In a recent article in the Journal of Molecular Biology a paper has been published exploring the ability of prokaryotic thermophiles to supply stable human protein homologs for structural biology. The authors have made use of an unusual deep-sea hydrothermal-vent worm called Alvinella pompejana. This worm has been found in temperatures averaging as high as 68 degrees C. The paper explores the structure, stability, and mechanism of Cu,Zn superoxide dismutase (SOD), an enzyme whose mutation is implicated in causing the neurodegenerative disease familial amyotrophic lateral sclerosis or Lou Gehrig's disease. The SAXS endstation of the SIBYLS beamline played a key role in providing confirmation of the dimeric state of the Alvinella pompejana SOD and its structural similarity to the Human SOD.

The structure of Sulfolobus acidocaldarius XPD has recently been solved and the biochemical activites of various disease causing mutations measured. Results are reported in the May 30th issue of Cell. LBNL has also done a nice write up.

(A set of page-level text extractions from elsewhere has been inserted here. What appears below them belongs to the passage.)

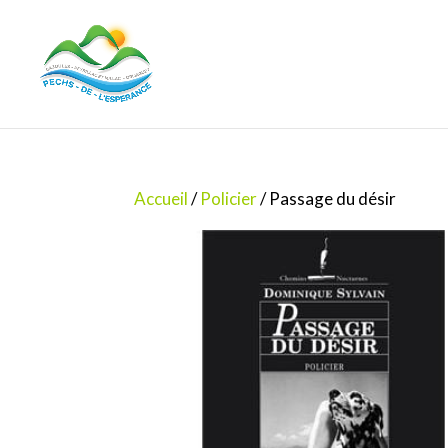
Accueil
/
Policier
/ Passage du désir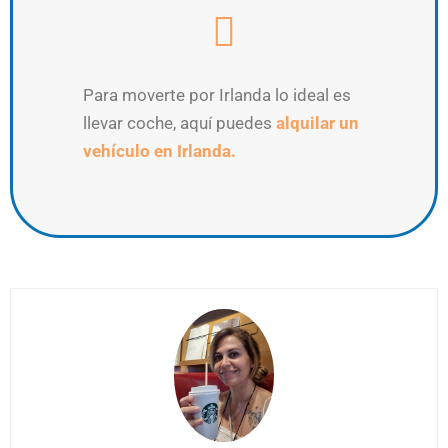
Para moverte por Irlanda lo ideal es
llevar coche, aquí puedes
alquilar un
vehículo en Irlanda.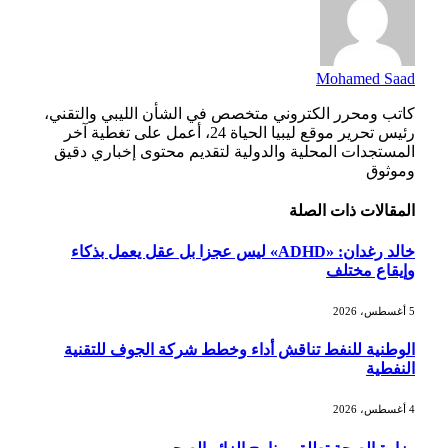
Mohamed Saad
كاتب ومحرر الكتروني متخصص في الشأن الليبي والتقني،
رئيس تحرير موقع ليبيا الحياة 24، أعمل على تغطية آخر
المستجدات المحلية والدولية لتقديم محتوى إخباري دقيق
وموثوق
المقالات
ذات الصلة
خالد رغدان: «ADHD» ليس عجزا بل عقل يعمل بذكاء
وإيقاع مختلف
5 أغسطس، 2026
الوطنية للنفط تناقش أداء وخطط شركة الجوف للتقنية
النفطية
4 أغسطس، 2026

As recently reported in the ALSNews:

“The veil has finally been lifted on an enzyme that is critical to the process of DNA transcription and replication and is a prime target of antibacterial and anticancer drugs. Researchers at Berkeley Lab and the University of California, Berkeley, have produced the first three-dimensional structural images of a DNA-bound type II topoisomerase (topo II) that is responsible for untangling coiled strands of the chromosome during cell division. Preventing topo II from disentangling a cell’s DNA is fatal to the cell, which is why drugs that target topo II serve as agents against bacterial infections and some forms of cancer. This first ever structural image of topo II should help in the development of future antibacterial and anticancer drugs that are even more effective and carry fewer potential side effects.”

The original publication in Nature can be found here: K.C. Dong and J.M. Berger, “Structural basis for Gate-DNA recognition and bending by type IIA topoisomerases,” Nature 250, 1201 (2007).